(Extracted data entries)
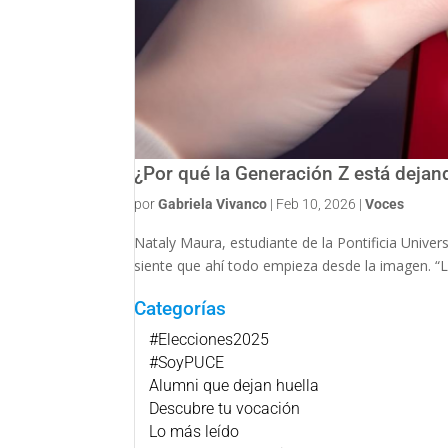
¿Por qué la Generación Z está dejan
por
Gabriela Vivanco
|
Feb 10, 2026
|
Voces
Nataly Maura, estudiante de la Pontificia Univer
siente que ahí todo empieza desde la imagen. “La
Categorías
#Elecciones2025
#SoyPUCE
Alumni que dejan huella
Descubre tu vocación
Lo más leído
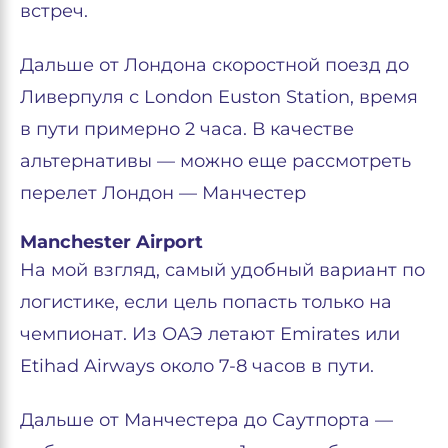
встреч.
Дальше от Лондона скоростной поезд до
Ливерпуля с London Euston Station, время
в пути примерно 2 часа. В качестве
альтернативы — можно еще рассмотреть
перелет Лондон — Манчестер
Manchester Airport
На мой взгляд, самый удобный вариант по
логистике, если цель попасть только на
чемпионат. Из ОАЭ летают Emirates или
Etihad Airways около 7-8 часов в пути.
Дальше от Манчестера до Саутпорта —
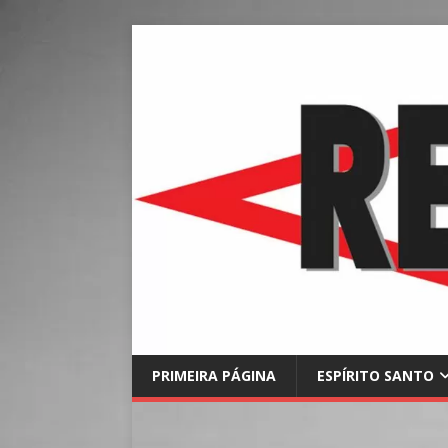
PRIMEIRA PÁGINA
ESPÍRITO SANTO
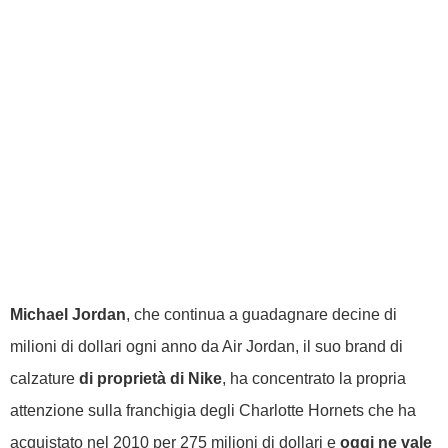
Michael Jordan
, che continua a guadagnare decine di
milioni di dollari ogni anno da Air Jordan, il suo brand di
calzature
di proprietà di Nike
, ha concentrato la propria
attenzione sulla franchigia degli Charlotte Hornets che ha
acquistato nel 2010 per 275 milioni di dollari e
oggi ne vale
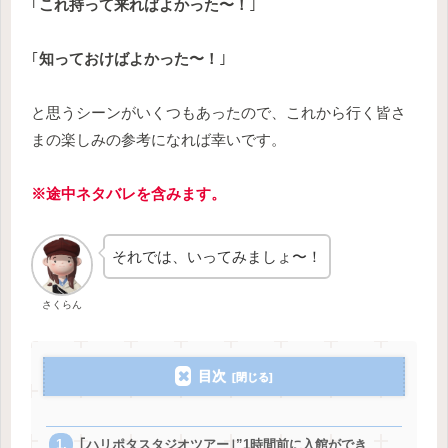
｢
これ持って来ればよかった〜！
｣
｢
知っておけばよかった〜！
｣
と思うシーンがいくつもあったので、これから行く皆さ
まの楽しみの参考になれば幸いです。
※途中ネタバレを含みます。
それでは、いってみましょ〜！
さくらん
目次
｢ハリポタスタジオツアー｣”1時間前に入館ができ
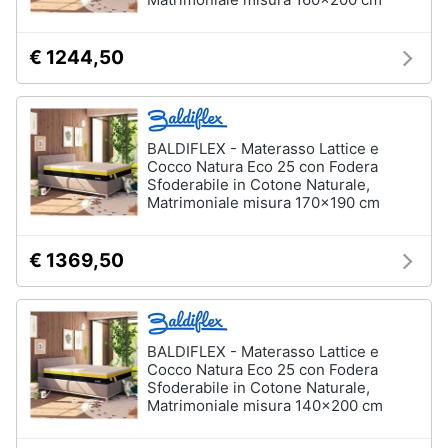
€ 1244,50
BALDIFLEX - Materasso Lattice e
Cocco Natura Eco 25 con Fodera
Sfoderabile in Cotone Naturale,
Matrimoniale misura 170x190 cm
€ 1369,50
BALDIFLEX - Materasso Lattice e
Cocco Natura Eco 25 con Fodera
Sfoderabile in Cotone Naturale,
Matrimoniale misura 140x200 cm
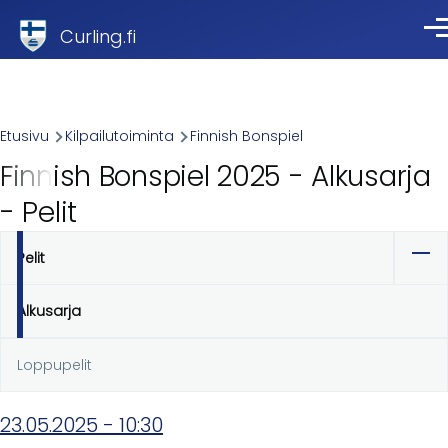
Skip to main content
Curling.fi
Val
Breadcrumb
Etusivu
Kilpailutoiminta
Finnish Bonspiel
Finnish Bonspiel 2025 - Alkusarja
- Pelit
Pelit
Ensisijaiset
välilehdet
Alkusarja
Loppupelit
23.05.2025 - 10:30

Directions for this task: Please repeat, with no pictures, each line from the start of the records above through the line with "чемпионат. Из ОАЭ летают Emirates или", inclusive, and only those.

The answer:
¿Por qué la Generación Z está dejan
por
Gabriela Vivanco
|
Feb 10, 2026
|
Voces
Nataly Maura, estudiante de la Pontificia Univer
siente que ahí todo empieza desde la imagen. “La
Categorías
#Elecciones2025
#SoyPUCE
Alumni que dejan huella
Descubre tu vocación
Lo más leído
встреч.
Дальше от Лондона скоростной поезд до
Ливерпуля с London Euston Station, время
в пути примерно 2 часа. В качестве
альтернативы — можно еще рассмотреть
перелет Лондон — Манчестер
Manchester Airport
На мой взгляд, самый удобный вариант по
логистике, если цель попасть только на
чемпионат. Из ОАЭ летают Emirates или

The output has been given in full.